Sony en Nintendo behoorden vrijdag tot de grootste dalers op de aandelenbeurs in Tokio. Techbedrijf Sony is door een groep Amerikaanse consumenten aangeklaagd omdat het de prijzen voor zijn PlayStation-games kunstmatig hoog zou houden. Nintendo kwam met sterke kwartaalcijfers, maar de vooruitzichten van de fabrikant van spelcomputers en games vielen tegen. Andere technologiebedrijven lieten wel stevige koerswinsten zien en hielpen de Japanse beurs aan een nipte winst.
Sony verloor 2 procent. Het bedrijf staat sinds twee jaar niet meer toe dat bedrijven als Amazon, Best Buy en Walmart de codes voor zijn downloadbare games verkopen. Daarmee kan Sony volgens de klagers als monopolist zijn eigen te hoge prijzen rekenen. Nintendo zakte 1,8 procent. Door het vele thuiszitten vanwege de coronapandemie bleef de vraag naar games en spelcomputers van Nintendo sterk. Het bedrijf waarschuwde wel voor de chiptekorten die de productie van spelcomputers kan verstoren. Ook verwacht Nintendo dat de verkoop van zijn spelcomputer Switch dit jaar zal afnemen.
De Nikkei in Tokio ging uiteindelijk met een plusje van 0,1 procent het weekeinde in op 29.357,82 punten. De chipbedrijven Tokyo Electron en Advantest stonden in de kopgroep met winsten tot ruim 2 procent.

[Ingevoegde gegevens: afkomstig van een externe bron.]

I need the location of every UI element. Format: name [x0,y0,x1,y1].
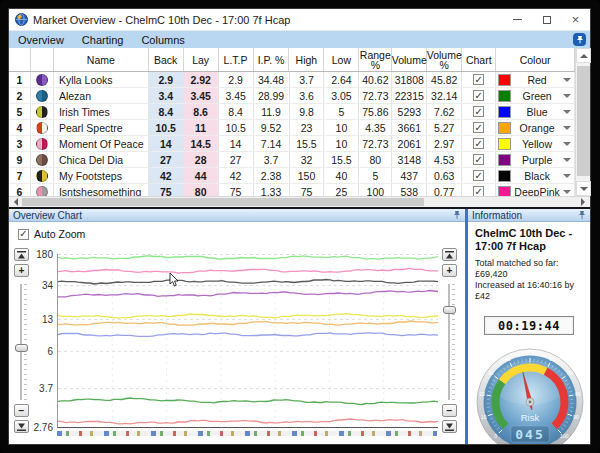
pin-icon[interactable] [578,210,586,220]
scroll-left-button[interactable] [9,197,22,207]
chart-checkbox[interactable]: ✓ [473,74,484,85]
cell-name: Chica Del Dia [54,152,149,167]
table-row[interactable]: 9Chica Del Dia2728273.73215.58031484.53✓… [9,152,575,168]
gauge-risk-label: Risk [521,412,540,423]
column-header-range[interactable]: Range% [359,48,392,71]
column-header-chart[interactable]: Chart [462,48,496,71]
zoom-in-button[interactable]: + [14,264,29,277]
chart-checkbox[interactable]: ✓ [473,106,484,117]
chart-plot-area[interactable] [57,254,438,428]
price-line-purple [58,291,438,297]
vertical-scroll-thumb[interactable] [577,66,590,176]
chevron-right-icon [581,198,585,206]
cell-name: My Footsteps [54,168,149,183]
menu-overview[interactable]: Overview [9,34,73,46]
zoom-out-button[interactable]: − [14,404,29,417]
gauge-needle-pivot [529,401,532,404]
maximize-icon [543,16,551,24]
column-header-colour[interactable]: Colour [496,48,575,71]
maximize-button[interactable] [532,9,561,30]
scale-top-button[interactable] [442,248,457,261]
gauge-tick-label: 0 [494,433,497,439]
table-horizontal-scrollbar[interactable] [9,196,590,207]
table-vertical-scrollbar[interactable] [575,48,590,196]
colour-dropdown[interactable]: Red [496,72,575,87]
chart-checkbox[interactable]: ✓ [473,186,484,196]
cell-ltp: 27 [219,152,254,167]
table-row[interactable]: 2Alezan3.43.453.4528.993.63.0572.7322315… [9,88,575,104]
column-header-back[interactable]: Back [149,48,184,71]
colour-swatch [498,74,511,86]
colour-dropdown[interactable]: Orange [496,120,575,135]
right-slider-track[interactable] [448,284,450,400]
chevron-down-icon [563,94,571,98]
table-row[interactable]: 5Irish Times8.48.68.411.99.8575.8652937.… [9,104,575,120]
cell-range: 100 [359,184,392,196]
cell-ltp: 8.4 [219,104,254,119]
scroll-down-button[interactable] [576,181,591,196]
column-header-ip[interactable]: I.P. % [254,48,290,71]
pin-icon[interactable] [453,210,461,220]
right-slider-thumb[interactable] [443,306,456,314]
column-header-volume[interactable]: Volume [392,48,427,71]
column-header-num[interactable] [9,48,31,71]
table-row[interactable]: 3Moment Of Peace1414.5147.1415.51072.732… [9,136,575,152]
close-button[interactable]: × [561,9,590,30]
colour-dropdown[interactable]: Purple [496,152,575,167]
minimize-button[interactable] [503,9,532,30]
cell-silks [31,184,54,196]
column-header-lay[interactable]: Lay [184,48,219,71]
cell-ltp: 3.45 [219,88,254,103]
column-header-volpct[interactable]: Volume% [427,48,462,71]
table-row[interactable]: 7My Footsteps4244422.381504054370.63✓Bla… [9,168,575,184]
title-bar[interactable]: Market Overview - ChelmC 10th Dec - 17:0… [9,9,590,31]
table-row[interactable]: 1Kylla Looks2.92.922.934.483.72.6440.623… [9,72,575,88]
zoom-in-button[interactable]: + [442,264,457,277]
column-header-name[interactable]: Name [54,48,149,71]
chart-checkbox[interactable]: ✓ [473,90,484,101]
y-axis-tick-label: 34 [9,280,53,291]
pin-icon [576,35,584,44]
table-row[interactable]: 4Pearl Spectre10.51110.59.5223104.353661… [9,120,575,136]
cell-high: 3.6 [290,88,325,103]
cell-high: 15.5 [290,136,325,151]
scroll-right-button[interactable] [576,197,589,207]
jockey-silks-icon [36,154,48,166]
colour-name: Orange [511,122,563,134]
cell-ltp: 75 [219,184,254,196]
chart-checkbox[interactable]: ✓ [473,138,484,149]
scroll-up-button[interactable] [576,48,591,63]
column-header-high[interactable]: High [289,48,324,71]
cell-chart: ✓ [462,72,496,87]
zoom-out-button[interactable]: − [442,404,457,417]
column-header-silks[interactable] [31,48,54,71]
horizontal-scroll-thumb[interactable] [22,198,424,206]
information-header[interactable]: Information [468,209,590,222]
chart-checkbox[interactable]: ✓ [473,170,484,181]
column-header-low[interactable]: Low [324,48,359,71]
pin-toggle-button[interactable] [573,33,586,46]
colour-dropdown[interactable]: DeepPink [496,184,575,196]
colour-dropdown[interactable]: Blue [496,104,575,119]
y-axis-tick-label: 3.7 [9,383,53,394]
chart-checkbox[interactable]: ✓ [473,122,484,133]
table-row[interactable]: 6Isntshesomething7580751.3375251005380.7… [9,184,575,196]
menu-charting[interactable]: Charting [73,34,133,46]
column-label: Lay [192,55,209,65]
overview-chart-header[interactable]: Overview Chart [9,209,465,222]
colour-dropdown[interactable]: Yellow [496,136,575,151]
cell-low: 25 [324,184,359,196]
menu-columns[interactable]: Columns [132,34,193,46]
colour-dropdown[interactable]: Green [496,88,575,103]
scale-bottom-button[interactable] [442,420,457,433]
colour-name: Yellow [511,138,563,150]
cell-name: Moment Of Peace [54,136,149,151]
menu-bar: Overview Charting Columns [9,31,590,48]
y-axis-tick-label: 13 [9,314,53,325]
chevron-left-icon [14,198,18,206]
chart-checkbox[interactable]: ✓ [473,154,484,165]
cell-silks [31,152,54,167]
gauge-tick [569,395,573,396]
column-header-ltp[interactable]: L.T.P [219,48,254,71]
colour-dropdown[interactable]: Black [496,168,575,183]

Beleggers verwerkten daarnaast het nieuws dat de noodtoestand in Tokio waarschijnlijk zal worden verlengd tot eind mei vanwege de aanhoudende verspreiding van het coronavirus.
De hoofdindex in Shanghai noteerde tussentijds 0,3 procent in de min en de Hang Seng-index in Hongkong daalde een fractie, ondanks sterke Chinese handelscijfers. Volgens Peking is de uitvoer van het land in april met 32,3 procent gestegen ten opzichte van dezelfde maand een jaar eerder. De export viel daarmee veel hoger uit dan economen hadden verwacht. Ook de import groeide meer dan voorzien. De handelscijfers wijzen op een aanhoudend sterk herstel van de op een na grootste economie ter wereld.